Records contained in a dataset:
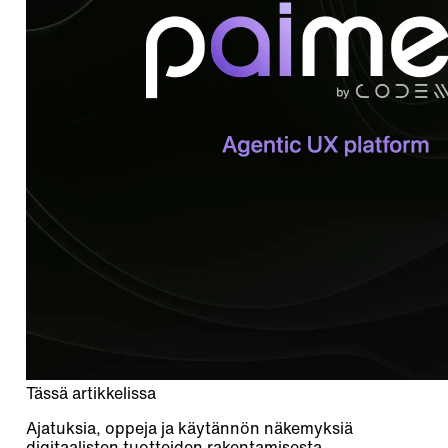
Tässä artikkelissa
Ajatuksia, oppeja ja käytännön näkemyksiä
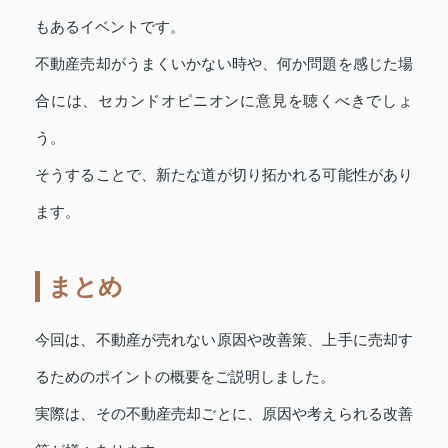
もあるイベントです。
不動産売却がうまくいかない時や、何か問題を感じた場
合には、セカンドオピニオンに意見を聴くべきでしょ
う。
そうすることで、新たな道が切り拓かれる可能性があり
ます。
まとめ
今回は、不動産が売れない原因や改善策、上手に売却す
るためのポイントの概要をご説明しました。
実際は、その不動産売却ごとに、原因や考えられる改善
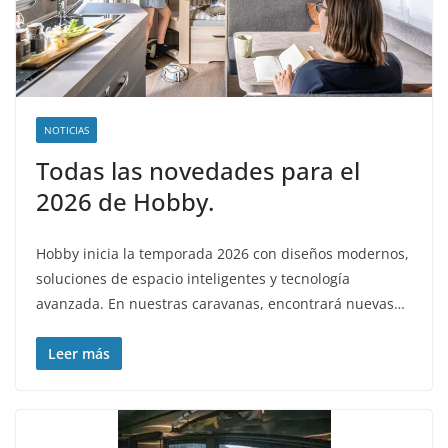
NOTICIAS
Todas las novedades para el
2026 de Hobby.
Hobby inicia la temporada 2026 con diseños modernos,
soluciones de espacio inteligentes y tecnología
avanzada. En nuestras caravanas, encontrará nuevas…
Leer más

### ACTION ITEM
The entries are to be transcribed in full. Their pictures are not.

### RESPONSE BELOW
Tässä artikkelissa
Ajatuksia, oppeja ja käytännön näkemyksiä
もあるイベントです。
不動産売却がうまくいかない時や、何か問題を感じた場
合には、セカンドオピニオンに意見を聴くべきでしょ
う。
そうすることで、新たな道が切り拓かれる可能性があり
ます。
まとめ
今回は、不動産が売れない原因や改善策、上手に売却す
るためのポイントの概要をご説明しました。
実際は、その不動産売却ごとに、原因や考えられる改善
NOTICIAS
Todas las novedades para el
2026 de Hobby.
Hobby inicia la temporada 2026 con diseños modernos,
soluciones de espacio inteligentes y tecnología
avanzada. En nuestras caravanas, encontrará nuevas…
Leer más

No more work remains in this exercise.